路面電車は,道路を走る他の自動車と同じように走行することができます。また,従来の機関車や客車に比べて軽快電車の車軸にかかる負担は軽減されているため,レールや橋梁をそれほど頑丈に造る必要はありません。路面電車の中で生じる事柄は大きな窓を通して外からでもよく見え,乗客の安全に寄与しています。「類を見ない路線の融通性のおかげで,近代の路面電車には電車のスピードとバスの便利さが兼ね備わっている」と,英国シェフィールドの輸送機関の研究報告書,「路面電車の発展」は述べています。路面電車は「清潔感と良い雰囲気を添え,生態学的な面でも高い水準を提示して」います。また,タイムズ紙は次のように述べています。「路面電車は,ラッシュアワーの時には自動車よりも速く,環境に優しい」。
より速く,より安全に?
TGV(トレナ・グランド・ビテス),インターシティー・エクスプレス,ユーロスター,ペンドリーノ,そして日本の新幹線など,近代の特急列車の例はいくらでも挙げることができそうです。列車の設計者たちは,速度と安全性を向上させたいという願いから,高速走行に耐えうる斬新な方法を編み出してきました。急なカーブのない,溶接したレールの路線を敷設した結果,フランスのTGVは時速200㌔を優に超えるスピードで走ることができます。
ユーロスター列車は現在,英仏海峡トンネルを経由して,ロンドンとパリ,またブリュッセルの間を結んでいます。スピードを落とさざるをえない英国の古い在来線を離れると,ユーロスターは時速約300㌔でフランスやベルギーを走り抜けます。ロンドン・パリ間の所要時間が3時間,ロンドン・ブリュッセル間は2時間40分となったため,フェリーや飛行機との本格的な競争が始まりました。しかし,そのような高速運転はどのようにして可能になったのでしょうか。
日本で,技術者たちはレールに対する粘着力を良くするため,軽量で重心の低い車両を開発しました。ユーロスターの列車(二つの動力車の間に18両の客車がある)では,各車両の床下にある二つの台車に車輪がつくという従来の方式とは異なり,二両の客車の間に台車を一つ置くという方式が採用されています。そうすることによって振動と重量を減らすことができ,今までにもまして乗り心地の良い,速い旅行が可能となりました。
高速列車の信号システムは,昔の腕木式信号機に比べ,また多くの在来線で現在でも普通に使われている信号機に比べてかなり異なっています。高速運転する列車の運転手が必要とする情報は,搭載されたコンピューターにすべて表示されます。高度なコミュニケーション・システムによって,中央指令室が全線を管理することもできます。

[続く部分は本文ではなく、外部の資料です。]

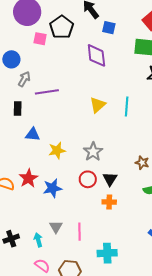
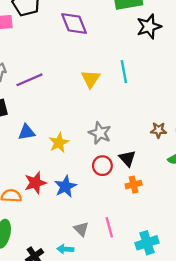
red star: (28, 178) -> (35, 183), turned 30
cyan arrow: (38, 240) -> (65, 249), turned -56

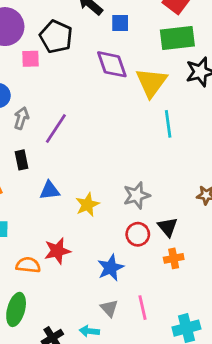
yellow triangle: (91, 79) -> (151, 82), moved, size x1.4
purple line: (29, 80) -> (56, 129), turned -36
gray star: (100, 133) -> (137, 195), turned 30
blue star: (65, 187) -> (111, 268), moved

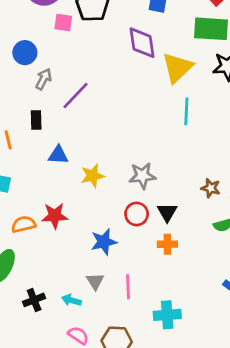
orange semicircle: (28, 265) -> (24, 224), turned -30

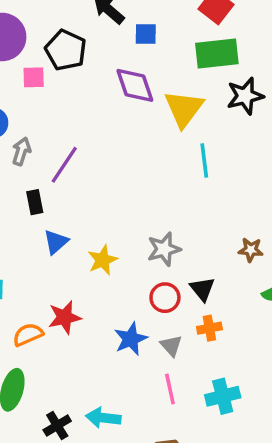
black rectangle: (36, 120) -> (35, 202), moved
blue triangle: (58, 155) -> (56, 242), turned -35
gray triangle: (95, 281) -> (171, 346), moved
cyan arrow: (71, 300) -> (103, 418), size x1.4
cyan cross: (167, 315) -> (223, 396), moved

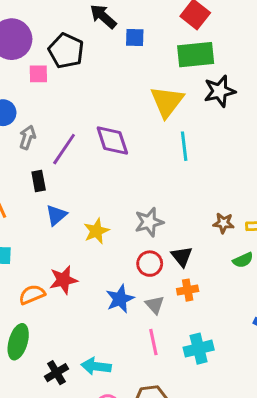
purple diamond: (135, 85) -> (112, 140), moved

鉄道設計者たちは,在来線を走る列車の高速化を図るための方法も検討してきました。画期的な方法の一つに振り子列車があります。イタリア・スイス間を走るペンドリーノや,スウェーデンのX2000にもこの技術が取り入れられています。後者のX2000は,ストックホルム・エーテボリ間の曲がりくねった路線を最高時速約200㌔で走り抜けます。サスペンション・ダンパーや自己操舵台車を巧みに組み合わせた結果,カーブを曲がる時の遠心力のために乗客が不快感を感じることが少なくなりました。

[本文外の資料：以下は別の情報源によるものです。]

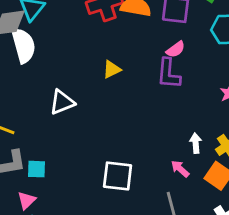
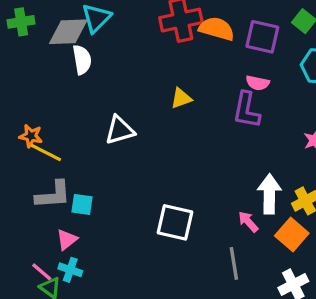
white semicircle: (23, 45) -> (82, 60), size x0.7
pink semicircle: (176, 49) -> (258, 83), turned 42
white arrow: (196, 143) -> (269, 194), size x1.6

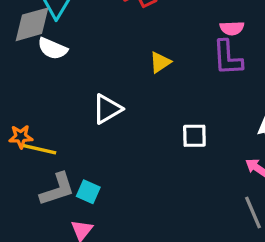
white semicircle: (82, 60) -> (53, 49), turned 136
cyan square: (82, 204) -> (88, 192), turned 30
white square: (175, 222) -> (194, 136), moved, size x0.7

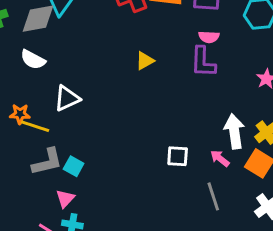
white semicircle: (53, 49) -> (33, 60), moved
white triangle: (107, 109) -> (67, 98), moved
white square: (194, 136) -> (178, 156), moved

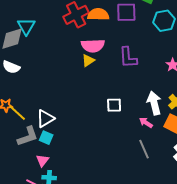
pink semicircle: (209, 37) -> (93, 46), moved, size x1.6
white triangle: (67, 98) -> (45, 119), moved
yellow line: (35, 126) -> (17, 113), turned 30
white square: (178, 156) -> (114, 105), moved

高速化する列車や,恐ろしい脱線事故の話を聞くと,安全が犠牲にされているのではないかと思えるかもしれません。1997年に英国で悲惨な列車事故が生じた時,サンデー・タイムズ紙は,将来,「路線の軌道にはデジタル制御装置が導入され,緊急事態がいち早く察知できるようになる」と報じました。路線の指令室からの情報は,新しい無線式信号システムによって運転手のいる車両に直接伝送されるようになります。加えて,英国の列車にも,ヨーロッパ諸国や他の国々では既になされている,自動列車防護装置の制動技術が標準装備されるようになります。運転手が軌道からの警告信号を見落としたとしても,列車は安全に停止するため自動的にブレーキがかかります。
磁気利用の将来?
在来線あるいは都市部の地下鉄でも,運行時にレールとの金属摩擦音が鳴り響くことがあり,それをいつも聞かされる乗客にとって,より滑らかで静かな旅が醸す快適感は大歓迎です。パリ地下鉄の列車の中には,ゴムタイヤの車輪を使用するものもあり,都市の住民は耳障りな音からいくらか解放されています。しかし,そのような努力も,鉄道の最新の進歩に比べれば影が薄くなってしまいます。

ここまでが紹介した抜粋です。